Les appels à la "grève générale" du leader insoumis Jean-Luc Mélenchon ont également pu crisper les organisations syndicales. "S'il a le pouvoir d'appuyer sur un bouton pour déclencher la grève générale, bravo à lui", ironise Fabrice Charrière, rappelant qu'une plateforme de revendications était un préalable impératif à de telles mobilisations. "Aucune organisation syndicale, aussi grande soit-elle, n'a pu décider d'une grève générale."

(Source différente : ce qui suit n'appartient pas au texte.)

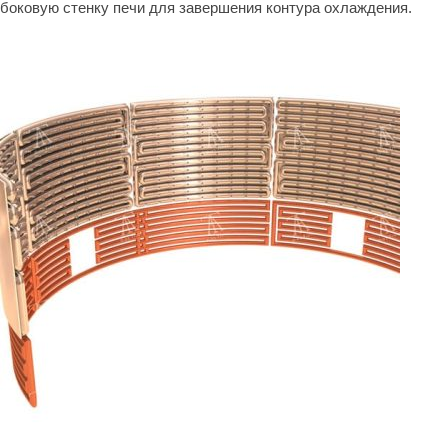
боковую стенку печи для завершения контура охлаждения.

Frédéric Souillot, secrétaire général de Force ouvrière, a, lui aussi, déclaré qu'il se tenait "à distance" du mouvement, dans un entretien à l'AFP. Le responsable ajoutait qu'il n'était "pas sûr que dans tous les groupes qui appellent à se mobiliser le 10 septembre, il y ait des groupes qui veulent tous des organisations syndicales représentatives". La position de son syndicat doit être arrêté lors de l'intersyndicale de vendredi. Cela n'interdit pas des initiatives locales : l'union FO-Cheminots Gard-Cévennes a ainsi annoncé son soutien au mouvement de colère, avec un appel à la grève.

Alors que des comptes d'extrême droite figurent parmi les premiers relais en ligne du mouvement, Solidaires s'est fixé pour ligne rouge de ne pas rejoindre les appels aux accents racistes, antisémites ou islamophobes, ou qui stigmatiseraient l'immigration. "Mais sur cet aspect, on a vu des réponses rassurantes dans les boucles Telegram qui circulent." Au CHU de Toulouse, par exemple, CGT et Sud vont appeler à un point d'arrêt du travail pour discuter du projet de budget du gouvernement, explique Julie Ferrua. "J'ai vu passer des messages imaginant des buffets entre voisins ou des boycotts de la consommation. C'est bien de sortir de nos habitudes syndicales, je pense que ce mouvement sera encore plus innovant que celui des 'gilets jaunes'".

Qu'ils soutiennent ou non les actions de blocage lancées sur les réseaux sociaux, les syndicats pourraient a minima s'entendre sur une journée de mobilisation commune. La secrétaire générale de la CFDT, Marylise Léon, a déjà fait savoir à la presse qu'elle comptait proposer une date pour le mois de septembre, sous la forme classique d'une manifestation. La CGT est également favorable "à une journée interprofessionnelle unitaire de mobilisation, de grève et de manifestations", précise un communiqué de la centrale. Ce qui augure une rentrée sociale à plusieurs niveaux, sur les ronds-points et dans les cortèges.